Torchbearer: Wow. A veritable plethora of sauces. The sauce samples on their stand were lined up in heat order: from the very mildest upwards. Each one packed with flavour. The sky was indeed the limit for these guys, too. Every single one was delicious in its own way, from the self explanatory Oh My Garlic! to the outrageous The Rapture, which claims to be the hottest natural sauce in the world. I have no problem believing that. My choice, the Zombie Apocalypse, was a step down from this: full of Bhut Jolokia peppers and insanely hot, but irresistibly tasty. The fact they only sold this in bottles half the size of regular ones tells you all you need to know.
Whitehouse Station: This might just be the pick of the bunch for me. Straight-up, simple habanero hot sauce. Sweet, tangy, with all that delicious habanero flavour. It’s hot, but not intimidating, or even overbearing. It leaves a lovely tingle on the palate without ever taking over.
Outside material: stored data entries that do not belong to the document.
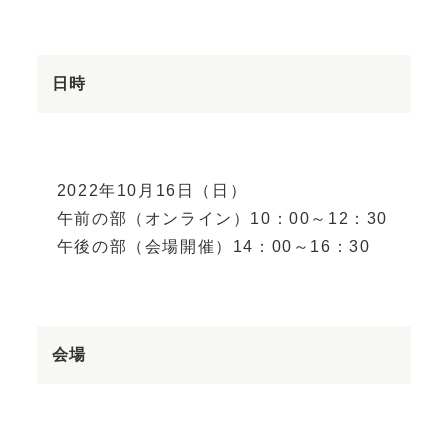
日時
2022年10月16日（日）
午前の部（オンライン）10：00～12：30
午後の部（会場開催）14：00～16：30
会場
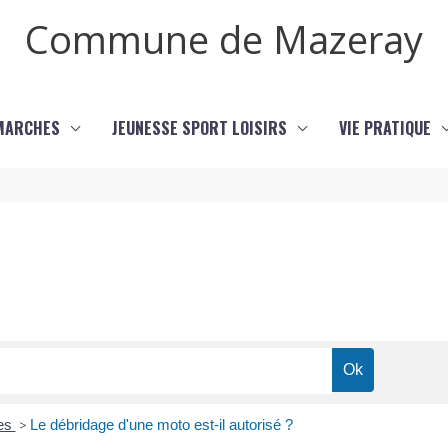
Commune de Mazeray
MARCHES
JEUNESSE SPORT LOISIRS
VIE PRATIQUE
res
>
Le débridage d'une moto est-il autorisé ?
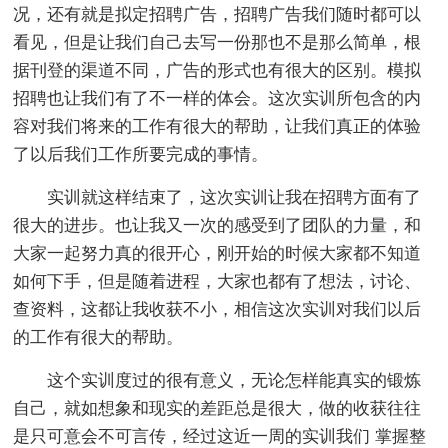
况，还有就是拟定招聘广告，招聘广告我们随时都可以
看见，但是让我们自己去写一份那也不是那么简单，根
据刊登的渠道不同，广告的形式也有很大的区别。模拟
招聘也让我们有了不一样的体会。这次实训所包含的内
容对我们将来的工作有很大的帮助，让我们真正的体验
了以后我们工作所要完成的事情。
实训就这样结束了，这次实训让我在招聘方面有了
很大的进步。也让我又一次的感受到了团队的力量，和
大家一起努力真的很开心，刚开始的时候大家都不知道
如何下手，但是随着进程，大家也都有了想法，讨论、
查资料，这都让我收获不小，相信这次实训对我们以后
的工作有很大的帮助。
这个实训度过的很有意义，无论怎样能真实的锻炼
自己，就如想象和现实的差距总是很大，做的收获往往
是只可意会不可言传，经过这近一周的实训我们 掌握整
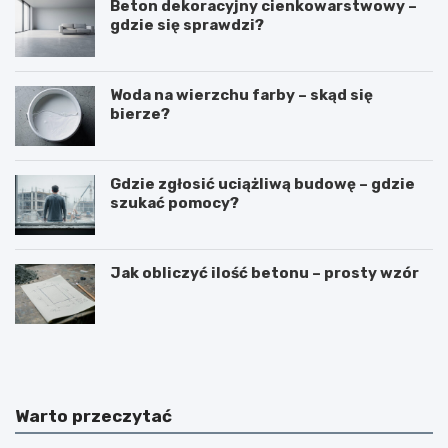
Beton dekoracyjny cienkowarstwowy –
gdzie się sprawdzi?
Woda na wierzchu farby – skąd się
bierze?
Gdzie zgłosić uciążliwą budowę – gdzie
szukać pomocy?
Jak obliczyć ilość betonu – prosty wzór
N
B
a
u
k
d
ł
o
a
w
Warto przeczytać
d
a
a
b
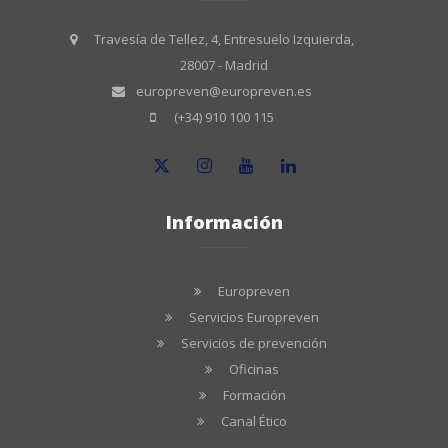
Travesía de Tellez, 4, Entresuelo Izquierda,
28007 - Madrid
europreven@europreven.es
(+34) 910 100 115
Información
Europreven
Servicios Europreven
Servicios de prevención
Oficinas
Formación
Canal Ético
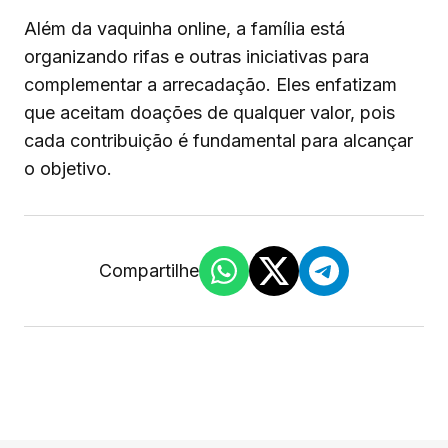
Além da vaquinha online, a família está
organizando rifas e outras iniciativas para
complementar a arrecadação. Eles enfatizam
que aceitam doações de qualquer valor, pois
cada contribuição é fundamental para alcançar
o objetivo.
Compartilhe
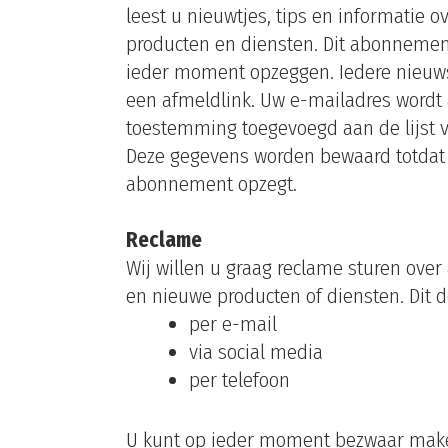
leest u nieuwtjes, tips en informatie o
producten en diensten. Dit abonnemen
ieder moment opzeggen. Iedere nieuws
een afmeldlink. Uw e-mailadres wordt
toestemming toegevoegd aan de lijst 
Deze gegevens worden bewaard totdat 
abonnement opzegt.
Reclame
Wij willen u graag reclame sturen ove
en nieuwe producten of diensten. Dit d
per e-mail
via social media
per telefoon
U kunt op ieder moment bezwaar mak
All about the flavour: none of that “my sauce is hotter than yours” willy-waving (which, on balance, has its place, but isn’t the be-all-and-end-all). What I really like about these guys is that they don’t mess around: they make just the one product and they’ve really worked on making this as good as it could be. I could tell by talking to the owner that this sauce was a true labour of love. I suppose if you’re going to live or die on the power of a single product then it needs to be! Top marks.
High River Sauces: Now this was interesting. The owner had melded a career in the music industry with a passion for the culinary arts, publishing a recipe anthology entitled “Mosh Potatoes”, charting favourite recipes from the biggest bands in hard rock and heavy metal. He was showcasing a hot sauce, called the Grapes of Wrath, created by some bloke from a band called Trans-Siberian Orchestra who, shamefully, I had never heard of. The sauce was good though. As were the rest. My take-home was a bottle of Foo Foo Mama Choo, another Smokin’ Ed’s Carolina Reaper-heavy recipe. Not nearly as hot as the Purgatory, although it still has a serious kick; the burn creeps up and takes over the mouth in much the same way. What really sets this sauce apart from the rest is the fresh ginger, which gives it a delicious, clean, fresh flavour that adds real zip up front but goes as deep as the heat.
Defcon: Strictly speaking, not a hot sauce, but the chap behind these delightful wing sauces and horseradishes certainly takes his spicy seriously. Dressed as what I might describe as some kind of post-Mad Max dystopian cyber villain (replete with those weird contact lenses that make your eyes all white except for the black dot in the middle), he gave us the lowdown on his selection in his own inimitable way. The Habby Horse horseradish was satisfyingly sinus scorching as well as having that inimitable habanero kick; the Defcon #1 Buffalo wing sauce kicked the crap out of anything I’ve ever had in the bars of New York. And as a man with a nigh-on crippling addiction to Buffalo wings, that’s high praise indeed. It had a depth of flavour that went way beyond the usual synthetic and salty Frank’s Red Hot sauce that you’ll find most wings doused in (I realise this might be lost on many of you unfamiliar with the US. If you ever make it to NY, I’d be more than happy to show you the Way of the Wing). That unmistakable tangy flavour has its place, and isn’t altogether unpleasant, but I wouldn’t be upset if Defcon’s blends became just as ubiquitous as Frank’s. Far from it.